Jessica Chastain is tipped as an Oscar contender for her performance as Elizabeth Sloane, a fierce Capitol Hill lobbyist who strays into the angry crossfire of gun-ownership politics.
I hear it's not a brilliant film but that Chastain is utterly compelling in it, which definitely makes it one to look out for: she's a wonderful actress. The British director, John Madden, made Shakespeare In Love and The Best Exotic Marigold Hotel. Out in February.
Murder on the Orient Express
Sidney Lumet's 1974 version of Agatha Christie's famous whodunit cannot possibly be matched in terms of its illustrious cast. Ingrid Bergman (who won an Oscar), Lauren Bacall, John Gielgud, Vanessa Redgrave and Sean Connery all starred, alongside Albert Finney as Poirot.
Still, Judi Dench, Johnny Depp, Michelle Pfeiffer, Penelope Cruz and Derek Jacobi isn't too shabby a line-up, with Kenneth Branagh (who also directs) as the moustachioed sleuth. It should be a treat. Out in November.
Of all this year's sequels - and they are depressingly numerous, stretching even to Toy Story 4 and Fast & Furious 8 - this is one of the few to get excited about.
The first Paddington film was a joy and this one reunites the cast and crew, with Ben Whishaw again the voice of the marmalade-loving Peruvian bear. Mind you, his return isn't welcomed by everyone. 'Paddington Bear film set staff acting like armed militia, say angry Little Venice residents' was one local paper headline during production. Out in November.
Pirates of the Caribbean: Dead Men tell No Tales
Johnny Depp based his performance as Captain Jack Sparrow on Keith Richards, who duly popped up in two sequels as his raddled old dad.
The trouble is, judging by his occasional slurred chat-show appearances, that Depp looks like he could now play Richards's father. At any rate, he hasn't aged well, and an acrimonious marital split, complete with allegations of abuse, has further eroded some of his previously devoted fan base.
So this film, the fifth in the series, will show us whether he's still got the magnetism, and the box-office appeal, of old. Out in May.

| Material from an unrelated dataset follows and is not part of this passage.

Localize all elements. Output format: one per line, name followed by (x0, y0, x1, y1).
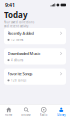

This is entirely unrelated to the much-loved animated version of the Raymond Briggs book, so don't take the children along. Instead, this is based on Jo Nesbo's bestselling crime novel, and stars Michael Fassbender as Harry Hole, the maverick Norwegian detective on the snowy trail of a serial killer.
Martin Scorsese was briefly attached as director, but in the event Tomas Alfredson, who made the 2011 film Tinker Tailor Soldier Spy, takes the helm. Rebecca Ferguson, whose name rather belies her Swedishness, co-stars. Out in October.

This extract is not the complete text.